The key question, therefore, was whether the evasion principle could apply. The appeal judges found that the lower court’s finding in relation to “sole ownership or control” was wrong (P and W accepted as much at the appeal) but nonetheless upheld the original decision.
They did so because they had to find a legal right existed against the individual controlling a company in those circumstances and which was distinct from the rights of action against the company itself. Here, no such right could be found. Wormtech’s criminal act came from a breach of conditions attaching to a permit to handle waste which was held by Wormtech itself. Wormtech had not been “interposed” in any way so as to frustrate any rights of action against the directors individually and they were not subject to any separate obligations of their own under environmental law; any liability on them arose in secondary fashion. The judges rejected the Crown’s assertion that the directors had a separate obligation to obey the criminal law irrespective of Wormtech’s position.
The appeal judges concluded that only in the rarest cases could the corporate veil be pierced. Accordingly, the appeal failed and the confiscation orders made by the lower court were unchanged. In the judgment’s concluding passage, the judges “reminded [them]selves of … the endnote in R v May [2008] 2 Cr App R 28: ‘In determining whether under the [POCA] whether D has obtained … pecuniary advantage… the court should… apply ordinary common law principles to the facts as found.
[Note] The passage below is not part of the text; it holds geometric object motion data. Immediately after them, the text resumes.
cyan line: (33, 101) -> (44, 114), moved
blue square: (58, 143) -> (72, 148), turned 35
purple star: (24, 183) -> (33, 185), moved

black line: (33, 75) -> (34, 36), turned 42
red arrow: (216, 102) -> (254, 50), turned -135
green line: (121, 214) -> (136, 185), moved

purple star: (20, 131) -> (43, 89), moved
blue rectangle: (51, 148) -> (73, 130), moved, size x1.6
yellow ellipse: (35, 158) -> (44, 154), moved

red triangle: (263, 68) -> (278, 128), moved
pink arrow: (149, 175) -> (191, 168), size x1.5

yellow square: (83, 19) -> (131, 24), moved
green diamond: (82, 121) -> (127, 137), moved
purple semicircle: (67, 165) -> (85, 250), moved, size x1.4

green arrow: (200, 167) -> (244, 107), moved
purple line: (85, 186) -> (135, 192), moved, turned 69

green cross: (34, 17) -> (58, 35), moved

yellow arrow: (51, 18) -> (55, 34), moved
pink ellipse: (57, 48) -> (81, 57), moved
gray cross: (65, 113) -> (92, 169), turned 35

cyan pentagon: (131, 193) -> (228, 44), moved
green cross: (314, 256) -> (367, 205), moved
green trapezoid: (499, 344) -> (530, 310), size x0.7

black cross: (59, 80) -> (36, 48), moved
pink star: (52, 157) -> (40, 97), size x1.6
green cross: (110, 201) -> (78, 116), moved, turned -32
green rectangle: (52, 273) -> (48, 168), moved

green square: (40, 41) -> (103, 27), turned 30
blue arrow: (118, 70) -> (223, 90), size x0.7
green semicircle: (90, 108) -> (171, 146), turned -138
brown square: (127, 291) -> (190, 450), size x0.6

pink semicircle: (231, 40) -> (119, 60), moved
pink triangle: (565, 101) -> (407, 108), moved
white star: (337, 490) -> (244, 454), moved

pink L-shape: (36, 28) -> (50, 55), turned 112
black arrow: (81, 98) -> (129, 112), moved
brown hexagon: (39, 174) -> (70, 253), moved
The exercise of this jurisdiction involves no departure from familiar rules governing entitlement and ownership… He ordinarily obtains a pecuniary advantage if… he evades a liability to which he is personally subject…”.
Conclusion
Whilst the CA’s decision turned on its assessment of case law, it illustrates how difficult it is to pierce the corporate veil even where the public purse had lost out substantially by reason of a company’s actions and what was, in effect, deliberate pollution.